Page-level text extractions:

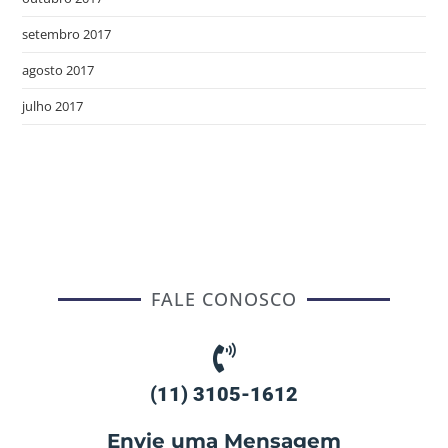
setembro 2017
agosto 2017
julho 2017
FALE CONOSCO
(11) 3105-1612
Envie uma Mensagem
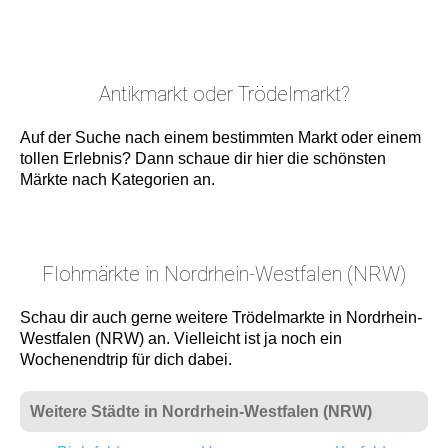
Antikmarkt oder Trödelmarkt?
Auf der Suche nach einem bestimmten Markt oder einem
tollen Erlebnis? Dann schaue dir hier die schönsten
Märkte nach Kategorien an.
Flohmärkte in Nordrhein-Westfalen (NRW)
Schau dir auch gerne weitere Trödelmarkte in Nordrhein-
Westfalen (NRW) an. Vielleicht ist ja noch ein
Wochenendtrip für dich dabei.
Weitere Städte in Nordrhein-Westfalen (NRW)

BRIEF – For this exercise, the lines from the one containing "Envie uma Mensagem" through the last line of the entries above are to be output exactly, both included, and pictures are skipped.

THE ANSWER –
Envie uma Mensagem
Antikmarkt oder Trödelmarkt?
Auf der Suche nach einem bestimmten Markt oder einem
tollen Erlebnis? Dann schaue dir hier die schönsten
Märkte nach Kategorien an.
Flohmärkte in Nordrhein-Westfalen (NRW)
Schau dir auch gerne weitere Trödelmarkte in Nordrhein-
Westfalen (NRW) an. Vielleicht ist ja noch ein
Wochenendtrip für dich dabei.
Weitere Städte in Nordrhein-Westfalen (NRW)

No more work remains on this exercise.